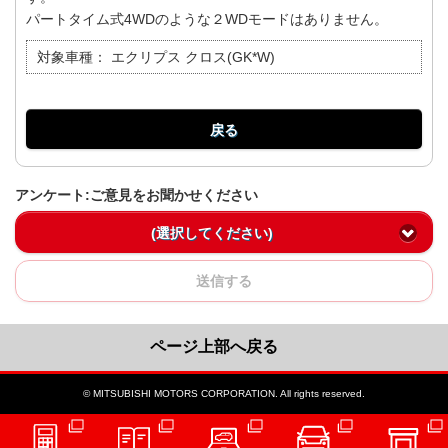
パートタイム式4WDのような２WDモードはありません。
対象車種：
エクリプス クロス(GK*W)
戻る
アンケート:ご意見をお聞かせください
(選択してください)
送信する
ページ上部へ戻る
© MITSUBISHI MOTORS CORPORATION. All rights reserved.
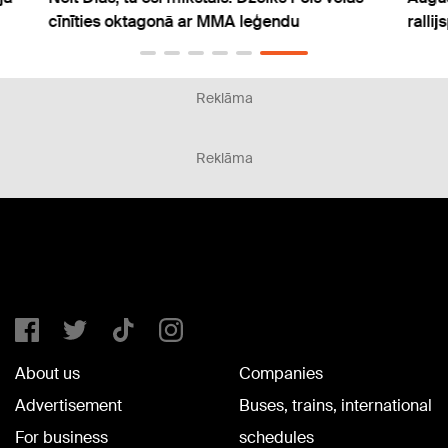
rallijsprints
Dāvis Bert
Reklāma
Reklāma
About us
Companies
Advertisement
Buses, trains, international
For business
schedules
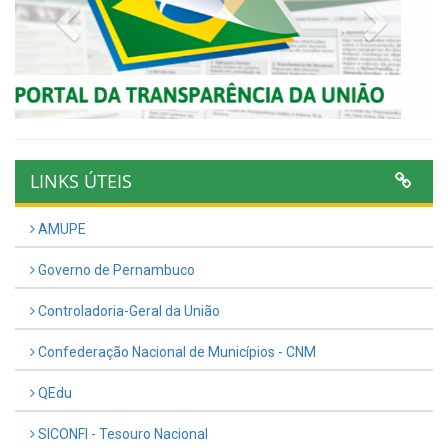
Previous
Next
LINKS ÚTEIS
AMUPE
Governo de Pernambuco
Controladoria-Geral da União
Confederação Nacional de Municípios - CNM
QEdu
SICONFI - Tesouro Nacional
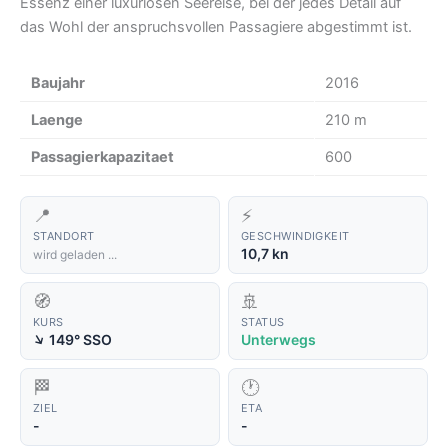
Essenz einer luxuriösen Seereise, bei der jedes Detail auf
das Wohl der anspruchsvollen Passagiere abgestimmt ist.
Baujahr
2016
Laenge
210 m
Passagierkapazitaet
600
📍
⚡
STANDORT
GESCHWINDIGKEIT
10,7 kn
wird geladen ...
🧭
🚢
KURS
STATUS
↑
149° SSO
Unterwegs
🏁
🕐
ZIEL
ETA
-
-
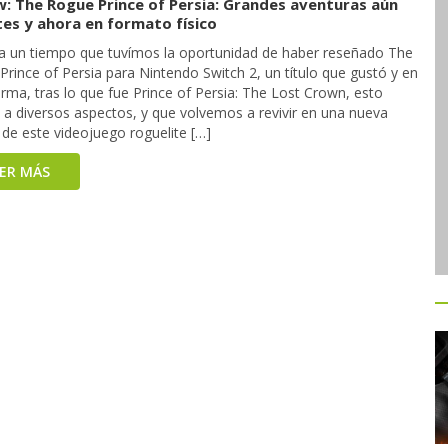
w: The Rogue Prince of Persia: Grandes aventuras aún
tes y ahora en formato físico
a un tiempo que tuvímos la oportunidad de haber reseñado The
rince of Persia para Nintendo Switch 2, un título que gustó y en
rma, tras lo que fue Prince of Persia: The Lost Crown, esto
 a diversos aspectos, y que volvemos a revivir en una nueva
de este videojuego roguelite […]
EER MÁS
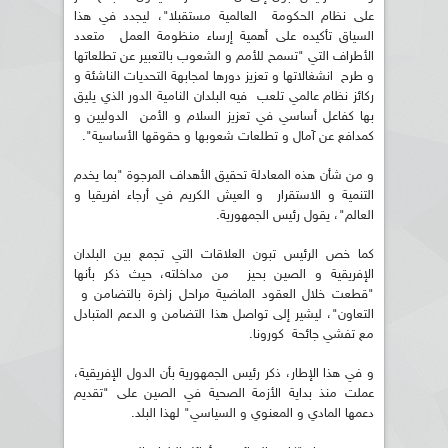
على نظام الحكومة العالمية مستقبلا"، ليجدد في هذا
السياق تأكيده على أهمية إرساء منظومة العمل متعدد
الأطراف التي "تسمح للأمم و الشعوب بالتعبير عن تطلعاتها
و طرح انشغالاتها و تعزيز دورها لمجابهة التحديات الناشئة و
ركائز نظام عالمي تلعب فيه البلدان النامية الدور الذي يليق
بها كفاعل أساسي في تعزيز السلام و الأمن الدوليين و
كمدافع عن آمال و تطلعات شعوبها و حقوقها الأساسية".
و من شأن هذه المعادلة تحقيق الأهداف المرجوة "بما يخدم
التنمية و الاستقرار و العيش الكريم في أرجاء افريقيا و
العالم"، يقول رئيس الجمهورية.
كما خص الرئيس تبون العلاقات التي تجمع بين البلدان
الإفريقية و الصين بحيز من مداخلته، حيث ذكر بأنها
"قطعت خلال العقود الماضية مراحل زاخرة بالتضامن و
التعاون"، ليشير إلى تواصل هذا التضامن و الدعم المتبادل
مع تفشي جائحة كورونا.
و في هذا الإطار، ذكر رئيس الجمهورية بأن الدول الإفريقية،
عملت منذ بداية الأزمة الصحية في الصين على "تقديم
دعمها المادي و المعنوي و السياسي" لهذا البلد.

▬▬▬

__TASK BRIEF__. A faithful copy of every record is needed here. Leave the images out of it.

__SOLUTION FOR THIS EXERCISE__.
パートタイム式4WDのような２WDモードはありません。
対象車種：
エクリプス クロス(GK*W)
戻る
アンケート:ご意見をお聞かせください
(選択してください)
送信する
ページ上部へ戻る
© MITSUBISHI MOTORS CORPORATION. All rights reserved.
rallijsprints
Dāvis Bert
Reklāma
Reklāma
About us
Companies
Advertisement
Buses, trains, international
For business
schedules
Previous
Next
LINKS ÚTEIS
AMUPE
Governo de Pernambuco
Controladoria-Geral da União
Confederação Nacional de Municípios - CNM
QEdu
SICONFI - Tesouro Nacional
Essenz einer luxuriösen Seereise, bei der jedes Detail auf
das Wohl der anspruchsvollen Passagiere abgestimmt ist.
Baujahr
2016
Laenge
210 m
Passagierkapazitaet
600
📍
⚡
STANDORT
GESCHWINDIGKEIT
10,7 kn
wird geladen ...
🧭
🚢
KURS
STATUS
↑
149° SSO
Unterwegs
🏁
🕐
ZIEL
ETA
-
-
w: The Rogue Prince of Persia: Grandes aventuras aún
tes y ahora en formato físico
a un tiempo que tuvímos la oportunidad de haber reseñado The
rince of Persia para Nintendo Switch 2, un título que gustó y en
rma, tras lo que fue Prince of Persia: The Lost Crown, esto
 a diversos aspectos, y que volvemos a revivir en una nueva
de este videojuego roguelite […]
EER MÁS
على نظام الحكومة العالمية مستقبلا"، ليجدد في هذا
السياق تأكيده على أهمية إرساء منظومة العمل متعدد
الأطراف التي "تسمح للأمم و الشعوب بالتعبير عن تطلعاتها
و طرح انشغالاتها و تعزيز دورها لمجابهة التحديات الناشئة و
ركائز نظام عالمي تلعب فيه البلدان النامية الدور الذي يليق
بها كفاعل أساسي في تعزيز السلام و الأمن الدوليين و
كمدافع عن آمال و تطلعات شعوبها و حقوقها الأساسية".
و من شأن هذه المعادلة تحقيق الأهداف المرجوة "بما يخدم
التنمية و الاستقرار و العيش الكريم في أرجاء افريقيا و
العالم"، يقول رئيس الجمهورية.
كما خص الرئيس تبون العلاقات التي تجمع بين البلدان
الإفريقية و الصين بحيز من مداخلته، حيث ذكر بأنها
"قطعت خلال العقود الماضية مراحل زاخرة بالتضامن و
التعاون"، ليشير إلى تواصل هذا التضامن و الدعم المتبادل
مع تفشي جائحة كورونا.
و في هذا الإطار، ذكر رئيس الجمهورية بأن الدول الإفريقية،
عملت منذ بداية الأزمة الصحية في الصين على "تقديم
دعمها المادي و المعنوي و السياسي" لهذا البلد.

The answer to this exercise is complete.